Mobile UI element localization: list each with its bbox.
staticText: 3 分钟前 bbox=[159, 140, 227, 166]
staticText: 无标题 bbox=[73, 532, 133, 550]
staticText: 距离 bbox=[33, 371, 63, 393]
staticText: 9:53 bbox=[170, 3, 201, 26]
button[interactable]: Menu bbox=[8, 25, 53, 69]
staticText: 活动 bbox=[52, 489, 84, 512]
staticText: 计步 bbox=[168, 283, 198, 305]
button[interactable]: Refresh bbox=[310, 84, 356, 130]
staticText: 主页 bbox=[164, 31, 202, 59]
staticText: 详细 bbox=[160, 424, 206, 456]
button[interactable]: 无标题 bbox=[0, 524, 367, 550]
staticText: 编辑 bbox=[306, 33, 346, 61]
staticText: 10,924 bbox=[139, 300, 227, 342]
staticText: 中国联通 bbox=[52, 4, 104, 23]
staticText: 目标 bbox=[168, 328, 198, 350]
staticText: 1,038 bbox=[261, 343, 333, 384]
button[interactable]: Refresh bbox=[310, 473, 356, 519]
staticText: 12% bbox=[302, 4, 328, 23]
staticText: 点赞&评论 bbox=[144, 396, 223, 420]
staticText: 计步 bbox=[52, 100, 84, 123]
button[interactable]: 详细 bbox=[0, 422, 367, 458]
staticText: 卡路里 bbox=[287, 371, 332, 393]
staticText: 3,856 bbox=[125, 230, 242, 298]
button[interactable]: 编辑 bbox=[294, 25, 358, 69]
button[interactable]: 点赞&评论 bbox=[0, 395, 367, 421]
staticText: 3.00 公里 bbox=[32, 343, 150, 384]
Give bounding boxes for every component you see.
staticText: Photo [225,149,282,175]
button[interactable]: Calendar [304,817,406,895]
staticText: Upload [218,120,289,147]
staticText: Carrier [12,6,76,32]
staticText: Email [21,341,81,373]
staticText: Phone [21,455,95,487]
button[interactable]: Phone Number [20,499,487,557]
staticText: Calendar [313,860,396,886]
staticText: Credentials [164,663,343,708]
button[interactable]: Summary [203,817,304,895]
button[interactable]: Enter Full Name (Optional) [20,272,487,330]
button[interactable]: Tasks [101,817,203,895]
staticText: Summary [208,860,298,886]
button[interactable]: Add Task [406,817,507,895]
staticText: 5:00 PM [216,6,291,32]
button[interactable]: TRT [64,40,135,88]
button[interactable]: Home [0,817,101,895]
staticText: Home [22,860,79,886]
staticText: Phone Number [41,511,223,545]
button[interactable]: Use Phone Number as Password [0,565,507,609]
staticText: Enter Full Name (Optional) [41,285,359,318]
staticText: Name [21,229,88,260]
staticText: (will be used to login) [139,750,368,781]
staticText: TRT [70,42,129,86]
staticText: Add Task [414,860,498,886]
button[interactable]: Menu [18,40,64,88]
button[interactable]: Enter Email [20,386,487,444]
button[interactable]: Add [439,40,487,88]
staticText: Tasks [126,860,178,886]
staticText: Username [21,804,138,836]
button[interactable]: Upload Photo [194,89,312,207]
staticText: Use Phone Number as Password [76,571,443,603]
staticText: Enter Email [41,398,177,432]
# # #
• Work order: Each line of the material above needs repeating verbatim.

• Solution:
Mobile UI element localization: list each with its bbox.
staticText: 3 分钟前 bbox=[159, 140, 227, 166]
staticText: 无标题 bbox=[73, 532, 133, 550]
staticText: 距离 bbox=[33, 371, 63, 393]
staticText: 9:53 bbox=[170, 3, 201, 26]
button[interactable]: Menu bbox=[8, 25, 53, 69]
staticText: 活动 bbox=[52, 489, 84, 512]
staticText: 计步 bbox=[168, 283, 198, 305]
button[interactable]: Refresh bbox=[310, 84, 356, 130]
staticText: 主页 bbox=[164, 31, 202, 59]
staticText: 详细 bbox=[160, 424, 206, 456]
button[interactable]: 无标题 bbox=[0, 524, 367, 550]
staticText: 编辑 bbox=[306, 33, 346, 61]
staticText: 10,924 bbox=[139, 300, 227, 342]
staticText: 中国联通 bbox=[52, 4, 104, 23]
staticText: 目标 bbox=[168, 328, 198, 350]
staticText: 1,038 bbox=[261, 343, 333, 384]
button[interactable]: Refresh bbox=[310, 473, 356, 519]
staticText: 12% bbox=[302, 4, 328, 23]
staticText: 点赞&评论 bbox=[144, 396, 223, 420]
staticText: 计步 bbox=[52, 100, 84, 123]
button[interactable]: 详细 bbox=[0, 422, 367, 458]
staticText: 卡路里 bbox=[287, 371, 332, 393]
staticText: 3,856 bbox=[125, 230, 242, 298]
button[interactable]: 编辑 bbox=[294, 25, 358, 69]
button[interactable]: 点赞&评论 bbox=[0, 395, 367, 421]
staticText: 3.00 公里 bbox=[32, 343, 150, 384]
Give bounding boxes for every component you see.
staticText: Photo [225,149,282,175]
button[interactable]: Calendar [304,817,406,895]
staticText: Upload [218,120,289,147]
staticText: Carrier [12,6,76,32]
staticText: Email [21,341,81,373]
staticText: Phone [21,455,95,487]
button[interactable]: Phone Number [20,499,487,557]
staticText: Calendar [313,860,396,886]
staticText: Credentials [164,663,343,708]
button[interactable]: Summary [203,817,304,895]
button[interactable]: Enter Full Name (Optional) [20,272,487,330]
button[interactable]: Tasks [101,817,203,895]
staticText: Summary [208,860,298,886]
button[interactable]: Add Task [406,817,507,895]
staticText: 5:00 PM [216,6,291,32]
button[interactable]: TRT [64,40,135,88]
button[interactable]: Home [0,817,101,895]
staticText: Home [22,860,79,886]
staticText: Phone Number [41,511,223,545]
button[interactable]: Use Phone Number as Password [0,565,507,609]
staticText: Enter Full Name (Optional) [41,285,359,318]
staticText: Name [21,229,88,260]
staticText: (will be used to login) [139,750,368,781]
staticText: TRT [70,42,129,86]
staticText: Add Task [414,860,498,886]
button[interactable]: Menu [18,40,64,88]
button[interactable]: Enter Email [20,386,487,444]
button[interactable]: Add [439,40,487,88]
staticText: Tasks [126,860,178,886]
staticText: Username [21,804,138,836]
button[interactable]: Upload Photo [194,89,312,207]
staticText: Use Phone Number as Password [76,571,443,603]
staticText: Enter Email [41,398,177,432]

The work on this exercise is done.